27 août 2025 - 17:38

La décision de Donald Trump d’annoncer la destitution de Lisa Cook, directrice de la Réserve fédérale, ouvre un scénario inédit dans l’histoire monétaire des États-Unis. Plus qu’un contentieux juridique, cette initiative vise à soumettre la banque centrale à la logique électorale et fragilise la confiance dans le dollar comme pilier des finances mondiales.

L’autonomie des banques centrales fait partie de ces consensus fragiles qui assurent la stabilité économique internationale. Depuis plus de soixante-dix ans, les États-Unis en ont fait une doctrine : préserver la Fed des pressions politiques afin que les décisions sur les taux d’intérêt obéissent à des critères techniques et de long terme. Ce rempart vient de subir l’assaut le plus sérieux de son histoire.

Donald Trump a annoncé cette semaine l’« exonération » de Lisa Cook, l’une des neuf directrices de l’institution, l’accusant de prétendues irrégularités hypothécaires. En l’absence de procédure judiciaire, l’argument apparaît fragile. Cook, soutenue par des juristes et des économistes, affirme que le président n’a aucune base légale pour la démettre. Tout semble indiquer une bataille devant les tribunaux, mais le signal politique est déjà lancé : la Maison Blanche cherche à discipliner une banque qui maintient son taux directeur entre 4,25 % et 4,5 %, en contradiction avec l’exigence de Trump de le réduire de trois points.

Le contexte électoral éclaire l’essence du conflit. À l’approche des élections, le président républicain mise sur un coup de fouet immédiat à la consommation et à l’investissement, quitte à accentuer les tensions inflationnistes. Pour cela, il lui faut une Fed docile, prête à sacrifier sa réputation de prudence. Ce qui est en jeu dépasse cependant la conjoncture : si Trump parvient à ses fins, la possibilité de révoquer d’autres directeurs ouvrirait la voie à la transformation de la banque centrale la plus influente du monde en simple bras exécutif de la présidence.

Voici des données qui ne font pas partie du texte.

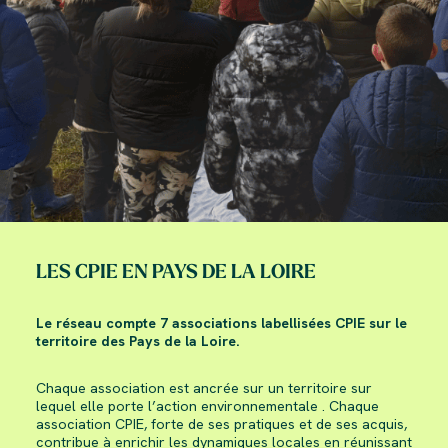
LES CPIE EN PAYS DE LA LOIRE
Le réseau compte 7 associations labellisées CPIE sur le
territoire des Pays de la Loire.
Chaque association est ancrée sur un territoire sur
lequel elle porte l’action environnementale . Chaque
association CPIE, forte de ses pratiques et de ses acquis,
contribue à enrichir les dynamiques locales en réunissant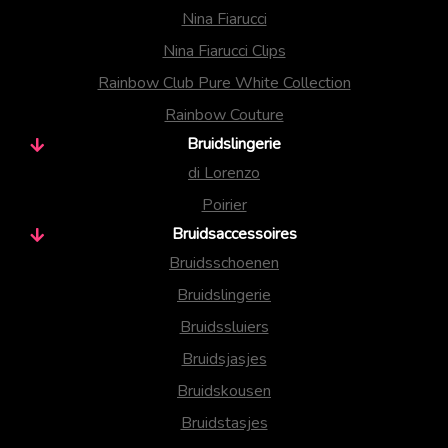
Nina Fiarucci
Nina Fiarucci Clips
Rainbow Club Pure White Collection
Rainbow Couture
Bruidslingerie
di Lorenzo
Poirier
Bruidsaccessoires
Bruidsschoenen
Bruidslingerie
Bruidssluiers
Bruidsjasjes
Bruidskousen
Bruidstasjes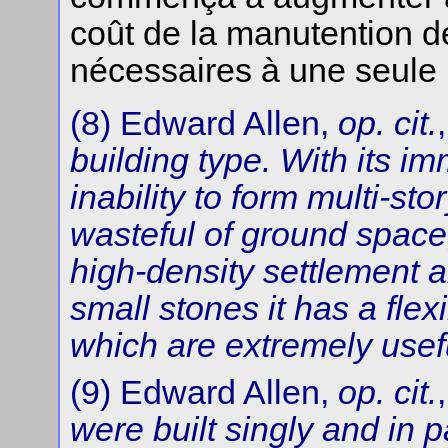
coût de la manutention d
nécessaires à une seule h
(8) Edward Allen,
op. cit.
building type. With its im
inability to form multi-sto
wasteful of ground space, 
high-density settlement 
small stones it has a flexi
which are extremely usefu
(9) Edward Allen,
op. cit.
were built singly and in pa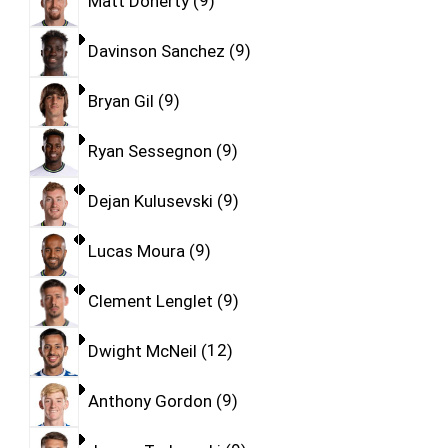
Matt Doherty
9
Davinson Sanchez
9
Bryan Gil
9
Ryan Sessegnon
9
Dejan Kulusevski
9
Lucas Moura
9
Clement Lenglet
9
Dwight McNeil
12
Anthony Gordon
9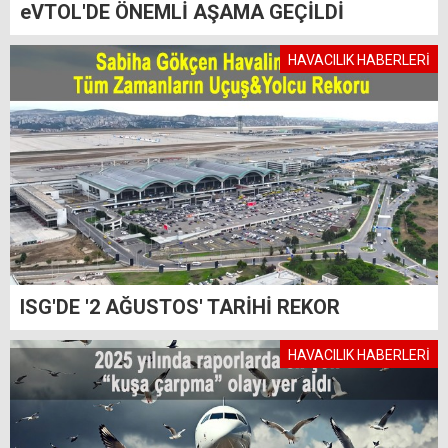
eVTOL'DE ÖNEMLİ AŞAMA GEÇİLDİ
HAVACILIK HABERLERİ
ISG'DE '2 AĞUSTOS' TARİHİ REKOR
HAVACILIK HABERLERİ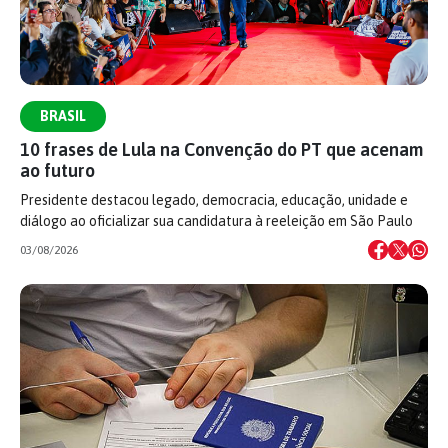
BRASIL
10 frases de Lula na Convenção do PT que acenam
ao futuro
Presidente destacou legado, democracia, educação, unidade e
diálogo ao oficializar sua candidatura à reeleição em São Paulo
03/08/2026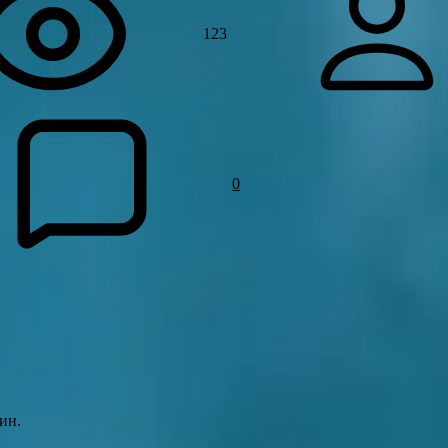
123
0
мин.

Les conséquences se dessinent à plusieurs niveaux. D’abord, la confiance des investisseurs internationaux, habitués à considérer la stabilité institutionnelle américaine comme la garantie ultime de la valeur du dollar. Ensuite, la crédibilité de la politique monétaire, socle des équilibres financiers à l’heure d’une grande volatilité mondiale. Il n’est pas surprenant que plusieurs analystes évoquent un « acte d’agression extraordinaire » contre l’architecture qui soutient la primauté du dollar dans le système international.

Les économies émergentes – de l’Amérique latine au Maghreb – mesurent déjà les répercussions possibles. Une Réserve fédérale soumise aux aléas politiques accroît l’incertitude sur les taux mondiaux, renchérit le coût du financement des pays en développement et accentue la volatilité des devises. Dans ces régions où la dépendance au dollar demeure structurelle, le signal envoyé par Washington prend une résonance particulière.

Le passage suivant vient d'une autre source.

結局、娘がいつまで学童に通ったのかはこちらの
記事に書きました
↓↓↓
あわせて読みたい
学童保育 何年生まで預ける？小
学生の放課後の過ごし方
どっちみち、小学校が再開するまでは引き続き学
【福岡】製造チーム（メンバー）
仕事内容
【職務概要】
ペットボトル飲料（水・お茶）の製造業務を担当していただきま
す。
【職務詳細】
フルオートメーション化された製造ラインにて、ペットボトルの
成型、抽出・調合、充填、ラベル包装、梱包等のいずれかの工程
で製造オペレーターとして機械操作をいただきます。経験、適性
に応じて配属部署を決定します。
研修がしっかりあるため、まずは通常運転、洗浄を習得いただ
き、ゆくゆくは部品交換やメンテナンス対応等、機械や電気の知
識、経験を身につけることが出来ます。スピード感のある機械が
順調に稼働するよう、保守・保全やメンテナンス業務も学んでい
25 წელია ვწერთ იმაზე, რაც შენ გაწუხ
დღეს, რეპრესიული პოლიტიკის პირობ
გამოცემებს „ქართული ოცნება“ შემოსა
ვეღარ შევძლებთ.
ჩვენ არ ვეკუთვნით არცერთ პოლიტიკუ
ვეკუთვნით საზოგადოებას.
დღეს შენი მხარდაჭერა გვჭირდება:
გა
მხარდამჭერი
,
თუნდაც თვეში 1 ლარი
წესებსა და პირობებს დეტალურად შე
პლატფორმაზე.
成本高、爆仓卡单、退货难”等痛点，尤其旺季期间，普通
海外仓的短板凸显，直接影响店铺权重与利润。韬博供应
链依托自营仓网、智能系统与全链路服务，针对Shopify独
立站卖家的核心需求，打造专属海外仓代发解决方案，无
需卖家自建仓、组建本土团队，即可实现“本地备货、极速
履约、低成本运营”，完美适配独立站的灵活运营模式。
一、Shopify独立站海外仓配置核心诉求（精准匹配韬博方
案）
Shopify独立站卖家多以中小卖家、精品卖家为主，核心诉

L’histoire récente rappelle que Trump avait déjà menacé Jerome Powell, président de la Fed, durant son premier mandat. Cela s’était limité à des déclarations tonitruantes. Aujourd’hui, l’offensive se matérialise en une tentative de révocation qui ébranle les équilibres légaux de la première puissance économique mondiale et esquisse un modèle de contrôle politique aux accents autoritaires au cœur même d’une démocratie consolidée.

Le message de fond se résume avec clarté : l’indépendance des banques centrales n’est pas un détail technique, mais un pilier de la gouvernance économique mondiale. En cherchant à subordonner la Fed, Donald Trump transforme un bras de fer domestique en une onde de choc planétaire, dont les répercussions traversent l’ensemble du système financier international.